After the debacle of Colonel Sun by Kinsley Amis, James Bond was reintroduced and reinvigorated by John Gardner in this highly excellent thriller which began a whole new series of Bond novels by Gardner. In this adventure Bond is up against the potent combination of Anton Murik -- a nutty physicist who is outraged that the world has rejected his new idea for nuclear plants as “unsafe” -- and Franco, one of the world's most dangerous terrorists. To gain money to build his devices and prove the scientific community wrong, Murik, with Franco's aid, comes up with a scheme to take over several nuclear power plants and cause simultaneous melt-downs unless a massive ransom is paid.
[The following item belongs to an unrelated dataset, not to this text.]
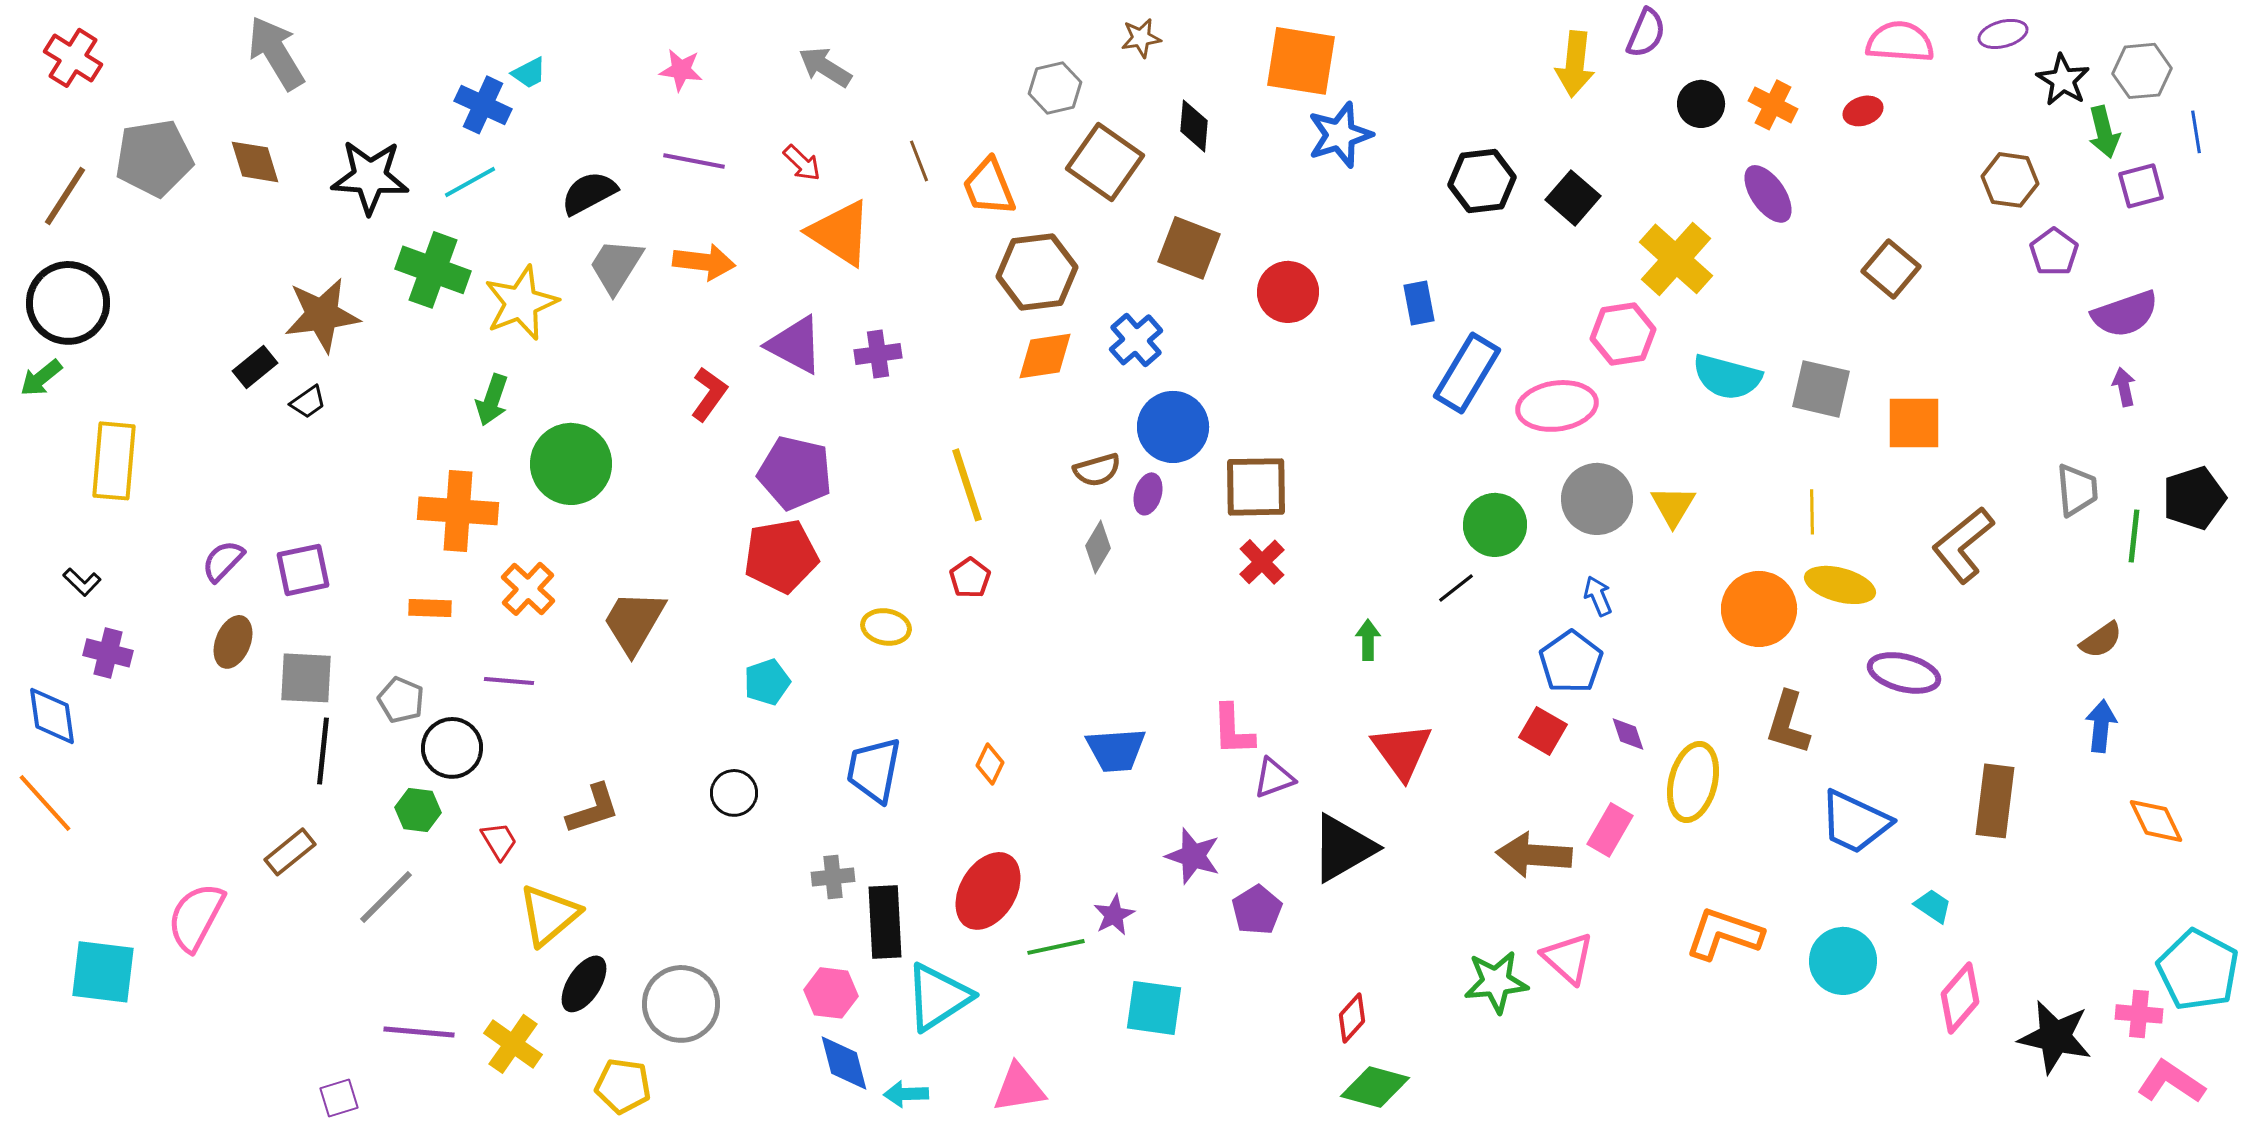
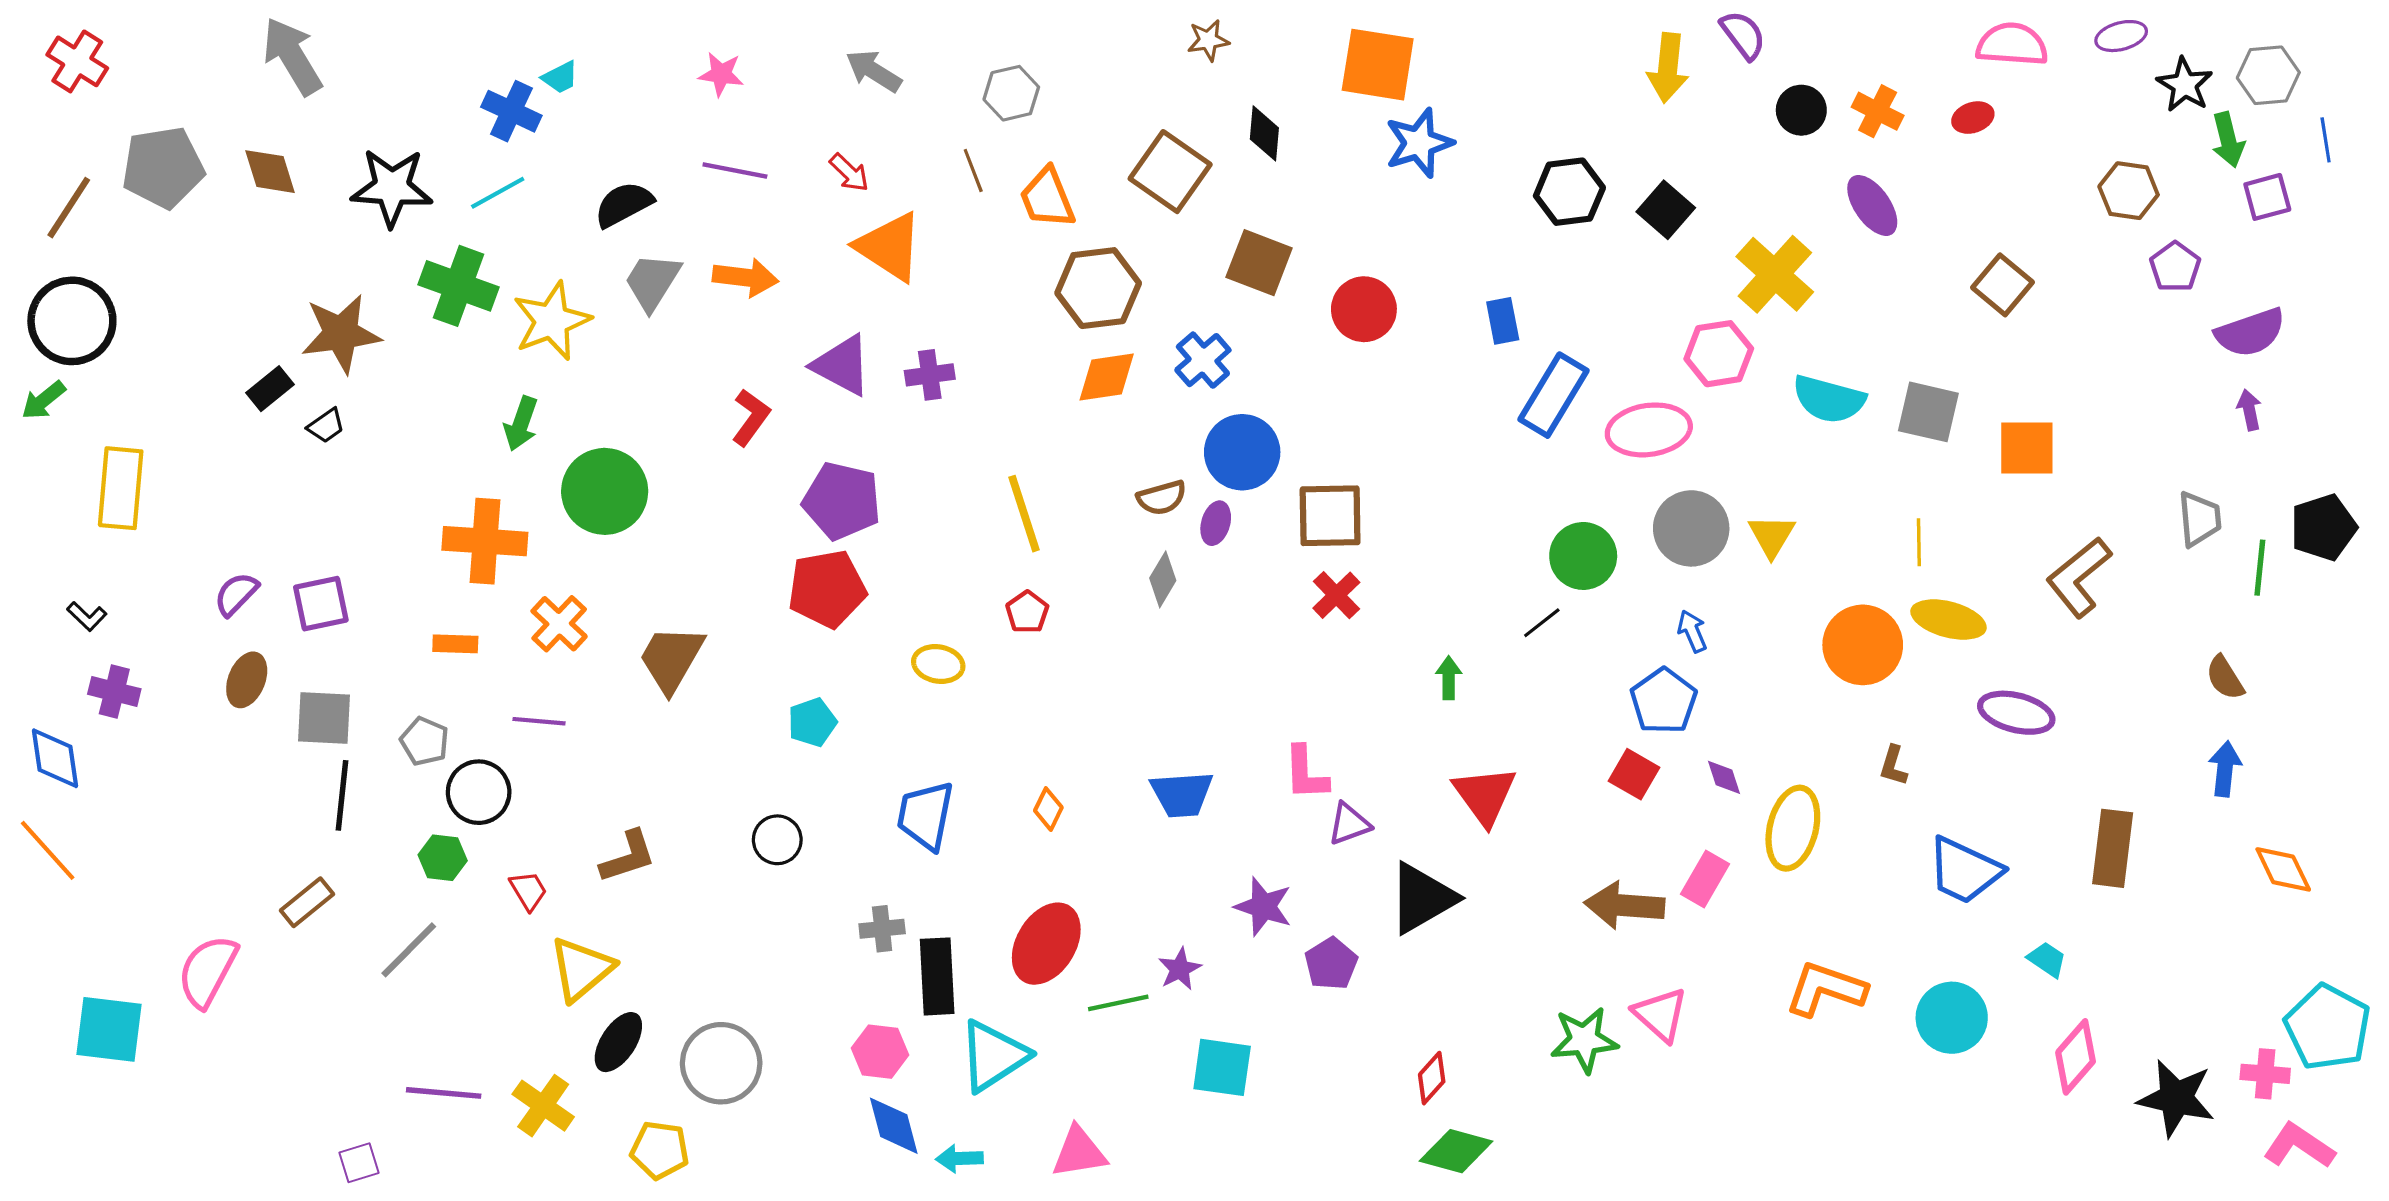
purple semicircle: (1646, 33) -> (1743, 35), turned -60
gray hexagon: (1055, 88) -> (1011, 93), moved
brown semicircle: (2101, 640) -> (2225, 678), turned 93
brown L-shape: (1788, 723) -> (1893, 766), size x0.6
Of course, he has no intention of letting Franco keep his share of the money, and hires Bond, whom he thinks is a mercenary, to assassinate the terrorist. Then there are the two women in Murik's life, his niece Lavender Peacock, who seems to be on the side of the angels, and his girlfriend Mary Anne Mashkin, who appears to be Murik's partner in other ways as well. Murik is the Scottish Laird of Murcaldy, although he may not have the right to the title. [In On Her Majesty's Secret Service, Blofeld also pretended to be something he was not.] The climax takes place on a giant starlifter aircraft in which Bond has a chilling fight to the death with Murik's lieutenant Caber, and there are exciting sequences at festivities (including a fashion show at which Lavender models) in Perpignan in the French Pyrenees. Murik almost approaches the level of a classic Bond villain, although Franco is not developed nearly as well. Suspenseful, well-paced, and well-written, overall, this is a Good Show!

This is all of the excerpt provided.